# Security policy
## Supported versions
Until the first tagged release, security fixes are applied to the `main` branch. After releases begin, the latest released minor version will receive security fixes.
## Report a vulnerability privately
Do not open a public issue for a suspected vulnerability.
Use GitHub's **Security → Report a vulnerability** form for this repository. If private vulnerability reporting is unavailable, email `info@modulaser.app` with the subject `ponk-protocol security report`.
Include:
- the affected revision or version;
- the datagram sequence or minimal reproducer;
- the observed impact, including memory, CPU, panic, or wire-compatibility effects;
- any suggested mitigation;
- whether and when you plan to disclose the issue.

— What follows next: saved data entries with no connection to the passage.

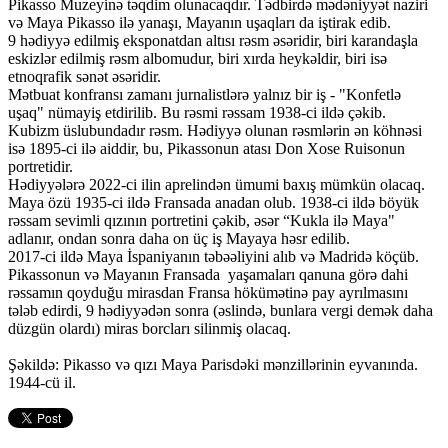
Pikasso Muzeyinə təqdim olunacaqdır. Tədbirdə mədəniyyət naziri
və Maya Pikasso ilə yanaşı, Mayanın uşaqları da iştirak edib.
9 hədiyyə edilmiş eksponatdan altısı rəsm əsəridir, biri karandaşla
eskizlər edilmiş rəsm albomudur, biri xırda heykəldir, biri isə
etnoqrafik sənət əsəridir.
Mətbuat konfransı zamanı jurnalistlərə yalnız bir iş - "Konfetlə
uşaq" nümayiş etdirilib. Bu rəsmi rəssam 1938-ci ildə çəkib.
Kubizm üslubundadır rəsm. Hədiyyə olunan rəsmlərin ən köhnəsi
isə 1895-ci ilə aiddir, bu, Pikassonun atası Don Xose Ruisonun
portretidir.
Hədiyyələrə 2022-ci ilin aprelindən ümumi baxış mümkün olacaq.
Maya özü 1935-ci ildə Fransada anadan olub. 1938-ci ildə böyük
rəssam sevimli qızının portretini çəkib, əsər “Kukla ilə Maya"
adlanır, ondan sonra daha on üç iş Mayaya həsr edilib.
2017-ci ildə Maya İspaniyanın təbəəliyini alıb və Madridə köçüb.
Pikassonun və Mayanın Fransada yaşamaları qanuna görə dahi
rəssamın qoyduğu mirasdan Fransa hökümətinə pay ayrılmasını
tələb edirdi, 9 hədiyyədən sonra (əslində, bunlara vergi demək daha
düzgün olardı) miras borcları silinmiş olacaq.
Şəkildə: Pikasso və qızı Maya Parisdəki mənzillərinin eyvanında.
1944-cü il.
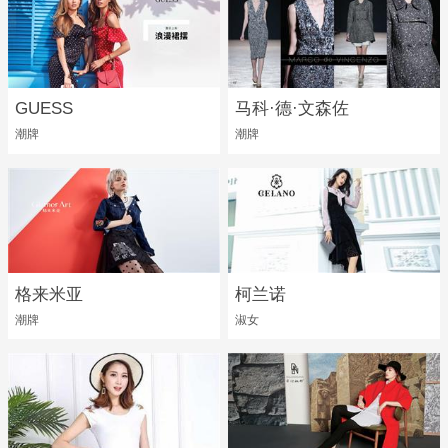
GUESS
马科·德·文森佐
潮牌
潮牌
格来米亚
柯兰诺
潮牌
淑女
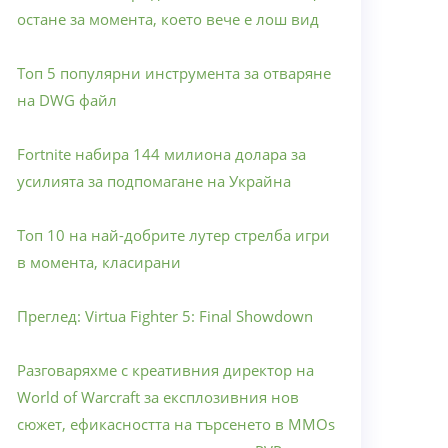
остане за момента, което вече е лош вид
Топ 5 популярни инструмента за отваряне
на DWG файл
Fortnite набира 144 милиона долара за
усилията за подпомагане на Украйна
Топ 10 на най-добрите лутер стрелба игри
в момента, класирани
Преглед: Virtua Fighter 5: Final Showdown
Разговаряхме с креативния директор на
World of Warcraft за експлозивния нов
сюжет, ефикасността на търсенето в MMOs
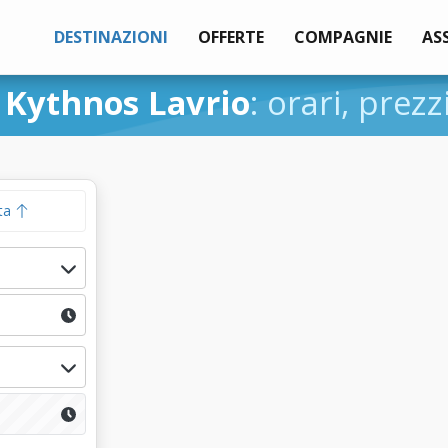
DESTINAZIONI
OFFERTE
COMPAGNIE
AS
i
Kythnos Lavrio
: orari, prezz
ta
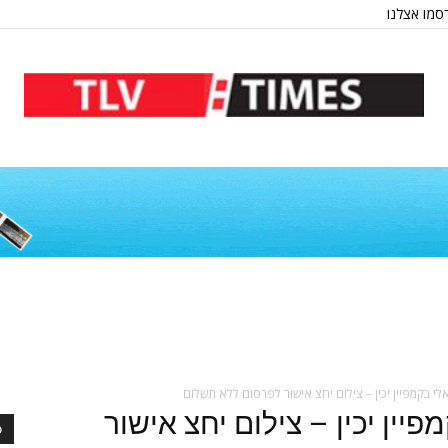
סמו אצלנו
פיין יכין – צילום יחצ אישור
כ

Do not include live credentials, private network captures, or personal data. We will acknowledge a complete report within seven days and coordinate remediation and disclosure with the reporter.
## Security scope
Relevant reports include parser panics, unbounded allocation or CPU use, assembly-limit bypasses, checksum or frame-identity confusion, and unsafe handling of non-finite or out-of-range coordinates.
This crate does not provide laser hardware safety. Missing arming, blanking, motion, energy, projection-zone, DAC, or fail-dark controls in an application are outside this crate's implementation scope, but documentation defects that could cause unsafe integration are welcome as private reports.